++++ INFORMATION GIVEN
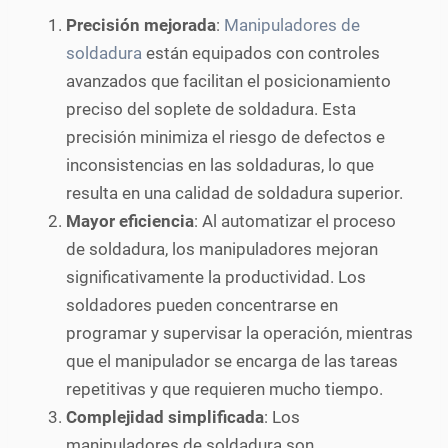
Precisión mejorada
:
Manipuladores de
soldadura
están equipados con controles
avanzados que facilitan el posicionamiento
preciso del soplete de soldadura. Esta
precisión minimiza el riesgo de defectos e
inconsistencias en las soldaduras, lo que
resulta en una calidad de soldadura superior.
Mayor eficiencia
: Al automatizar el proceso
de soldadura, los manipuladores mejoran
significativamente la productividad. Los
soldadores pueden concentrarse en
programar y supervisar la operación, mientras
que el manipulador se encarga de las tareas
repetitivas y que requieren mucho tiempo.
Complejidad simplificada
: Los
manipuladores de soldadura son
++++++++
WHAT IS REQUIRED:
Excluding the images, return each record above precisely as written.

RESULT OF THIS TASK:
Precisión mejorada
:
Manipuladores de
soldadura
están equipados con controles
avanzados que facilitan el posicionamiento
preciso del soplete de soldadura. Esta
precisión minimiza el riesgo de defectos e
inconsistencias en las soldaduras, lo que
resulta en una calidad de soldadura superior.
Mayor eficiencia
: Al automatizar el proceso
de soldadura, los manipuladores mejoran
significativamente la productividad. Los
soldadores pueden concentrarse en
programar y supervisar la operación, mientras
que el manipulador se encarga de las tareas
repetitivas y que requieren mucho tiempo.
Complejidad simplificada
: Los
manipuladores de soldadura son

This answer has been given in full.